Data supplied:
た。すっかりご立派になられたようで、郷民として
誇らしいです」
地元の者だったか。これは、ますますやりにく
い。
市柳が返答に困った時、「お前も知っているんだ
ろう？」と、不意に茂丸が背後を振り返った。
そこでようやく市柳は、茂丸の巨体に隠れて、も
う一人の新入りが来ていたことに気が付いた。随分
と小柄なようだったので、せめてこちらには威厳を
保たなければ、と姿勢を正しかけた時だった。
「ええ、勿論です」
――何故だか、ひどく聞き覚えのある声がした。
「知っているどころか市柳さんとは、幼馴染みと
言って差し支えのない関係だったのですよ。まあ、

Goal of the exercise:
The response should be an exact repeat of the data above.

Exercise response:
た。すっかりご立派になられたようで、郷民として
誇らしいです」
地元の者だったか。これは、ますますやりにく
い。
市柳が返答に困った時、「お前も知っているんだ
ろう？」と、不意に茂丸が背後を振り返った。
そこでようやく市柳は、茂丸の巨体に隠れて、も
う一人の新入りが来ていたことに気が付いた。随分
と小柄なようだったので、せめてこちらには威厳を
保たなければ、と姿勢を正しかけた時だった。
「ええ、勿論です」
――何故だか、ひどく聞き覚えのある声がした。
「知っているどころか市柳さんとは、幼馴染みと
言って差し支えのない関係だったのですよ。まあ、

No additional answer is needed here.